Rozwijanie i stosowanie nowych strategii projektowania antygenów szczepionkowych jest nierozerwalnie związane z poznaniem mechanizmów odpowiedzi swoistej (nabytej), która wiąże się z produkcją specyficznych przeciwciał w odpowiedzi na kontakt z antygenem. Niedawne wyniki badań wskazują jednak na istnienie zjawiska “wytrenowanej odporności nieswoistej” (trained innate immunity), którego efektem jest wzmocnienie niespecyficznej odpowiedzi immunologicznej przy wtórnym zakażeniu – dokładny mechanizm molekularny tego procesu nie został jeszcze dokładnie poznany. Kolejne wyzwania dotyczą m.in.: (a) odnalezienia nowych adiuwantów w celu zwiększenia potencjału immunogennego szczepionek, [47, 53], (b) opracowania wektorów dla szczepionek podjednostkowych [11], (c) stworzenia szczepionek przeciw bakteriom patogennym, wśród których rozprzestrzeniają się mechanizmy oporności na antybiotyki [22, 24], (d) poznania molekularnych podstaw różnic w skuteczności szczepień w populacji [48, 50, 51] oraz (e) zniwelowanie występowania niepożądanych odczynów poszczepiennych [52, 72].

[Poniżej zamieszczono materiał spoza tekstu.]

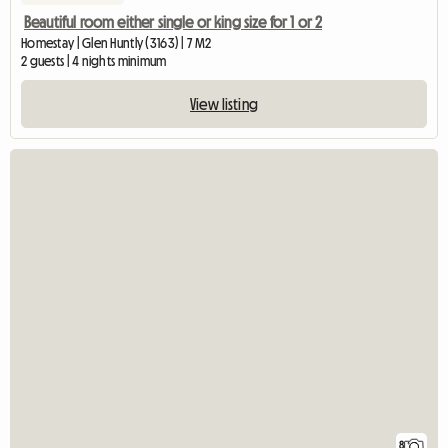
Beautiful room either single or king size for 1 or 2
Homestay | Glen Huntly (3163) | 7 M2
2 guests | 4 nights minimum
View listing
8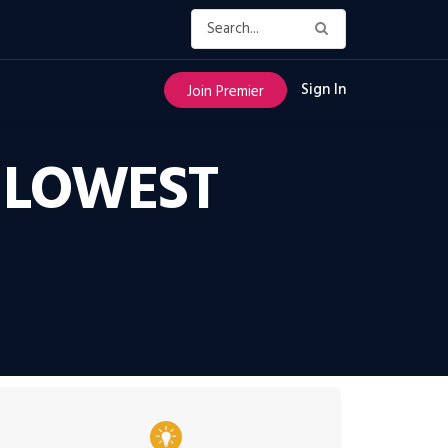
Sign In
Join Premier
 LOWEST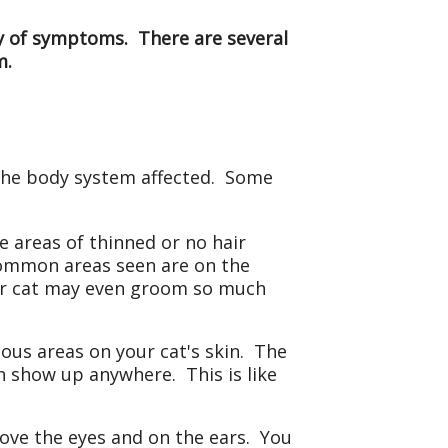
ety of symptoms. There are several
m.
 the body system affected. Some
 areas of thinned or no hair
 common areas seen are on the
our cat may even groom so much
ious areas on your cat's skin. The
 show up anywhere. This is like
bove the eyes and on the ears. You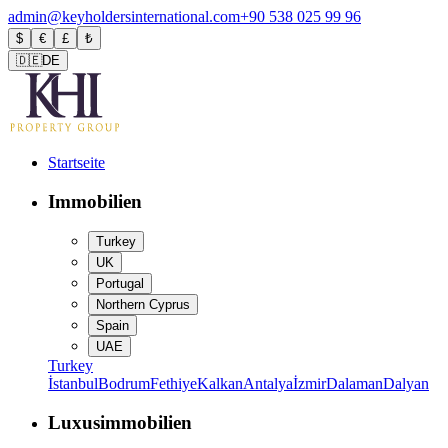
admin@keyholdersinternational.com
+90 538 025 99 96
$
€
£
₺
🇩🇪
DE
Startseite
Immobilien
Turkey
UK
Portugal
Northern Cyprus
Spain
UAE
Turkey
İstanbul
Bodrum
Fethiye
Kalkan
Antalya
İzmir
Dalaman
Dalyan
Luxusimmobilien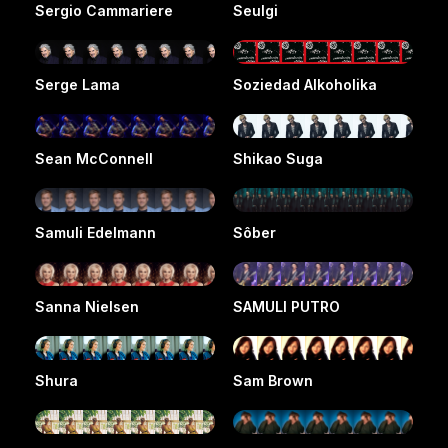
Sergio Cammariere
Seulgi
Serge Lama
Soziedad Alkoholika
Sean McConnell
Shikao Suga
Samuli Edelmann
Sôber
Sanna Nielsen
SAMULI PUTRO
Shura
Sam Brown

Poziom zaufania społecznego do szczepionek jest równie istotny, co postępy w dziedzinach wakcynologii, immunologii i genomiki. Brak pewności co do bezpieczeństwa dostępnych preparatów i obawa przed wystąpieniem poważnych skutków ubocznych to jedna z najważniejszych przyczyn zaniechania szczepień ochronnych (vaccine hesitancy). Zwiększenie liczby kontroli i testów nie ma przełożenia na wzrost bezpieczeństwa leków, zatem ich jakość musi zostać zaprojektowana. Podejście to, nazwane Quality by Design (QbD), może być wykorzystane również przy projektowaniu szczepionek nowej generacji. Opracowanie protokołów postępowania zawierających minimalną ilość zmiennych przyczyni się do zmniejszenia liczby nieprzewidzianych skutków szczepienia. Szczególną uwagę zwraca się na szczepionki zawierające kwasy nukleinowe, ponieważ w ich przypadku jedyną istotną zmienną jest sekwencja DNA lub mRNA wykorzystywanego w preparacie. Rolą odwrotnej wakcynologii jest wskazanie kandydatów na antygeny szczepionkowe na podstawie analiz genomowych, natomiast zastosowanie schematów działania z uwzględnieniem QbD może umożliwić szybkie przejście do fazy testów klinicznych. Pierwszy z takich schematów został opracowany na podstawie badań związanych z epidemią COVID-19 i zaproponowany w kwietniu 2021 roku [70]. Odpowiednia komunikacja osiągnięć współczesnej wakcynologii dzięki współpracy naukowców, specjalistów zdrowia publicznego i dziennikarzy naukowych jest warunkiem koniecznym, by odbudować zaufanie społeczne do obowiązkowych i dobrowolnych szczepień ochronnych.